Thursday, February 09, 2012

Ayumu the Chimpanzee, Incredible Memory, and Skepticism

One of my Facebook friends recently posted an article about Ayumu the chimpanzee, who is world renowned for his memory feats in the laboratory setting. If you watch the video of what Ayumu can do in the laboratory, it seems absolutely incredible and is no doubt impressive. You can see a good demonstration that is well worth watching below of what Ayumu can do.



As impressive as this video is, I could have sworn I remembered some controversy over this after seeing this several years ago. So I went to PubMed, which is the best online repository for peer-reviewed research articles and I found the following.

Silberberg A, Kearns D. Anim Cogn. 2009 Mar;12(2):405-7. Epub 2008 Dec 30.  

Memory for the order of briefly presented numerals in humans as a function of practice.

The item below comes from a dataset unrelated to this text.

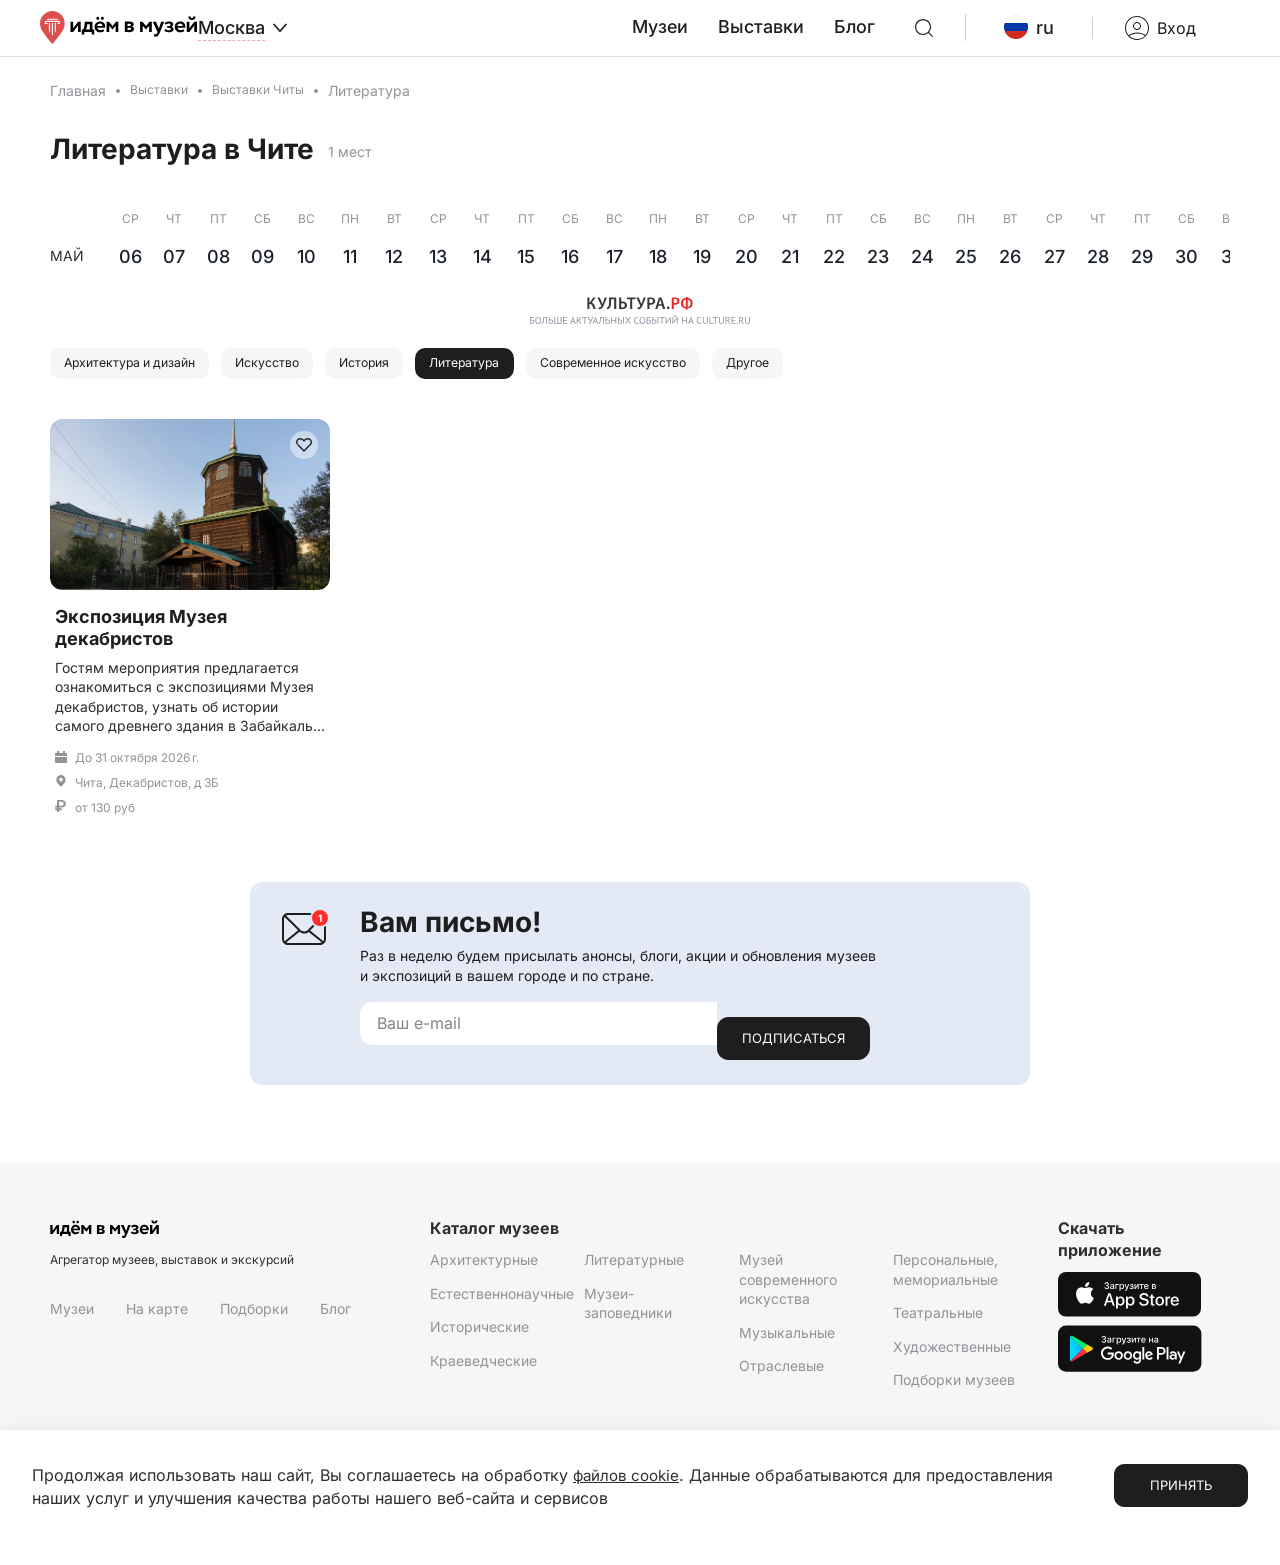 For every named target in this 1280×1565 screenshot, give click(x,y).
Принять (1181, 1486)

Inoue and Matsuzawa (Curr Biol 17: R1004-R1005, 2007) showed that with an accuracy of approximately 79%, the juvenile chimpanzee Ayumu, could recall the position and order of a random subset of five Arabic numerals between one and nine when those numerals were presented for only 210 ms on a computer touch screen before being masked with white squares. None of nine humans working on the same task approached this level of accuracy. Inoue and Matsuzawa (2007) claimed this performance difference was evidence of a memorial capacity in young chimpanzees that was superior to that seen in adult humans. While the between-species performance difference they report is apparent in their data, so too is a large difference in practice on their task: Ayumu had many sessions of practice on their task before terminal performances were measured; their human subjects had none. The present report shows that when two humans are given practice in the Inoue and Matsuzawa (2007) memory task, their accuracy levels match those of Ayumu.

Moral of the story: When sometimes seems very out of the ordinary, approach with a degree of skepticism. Nevertheless, I'm still very impressed with Ayumu!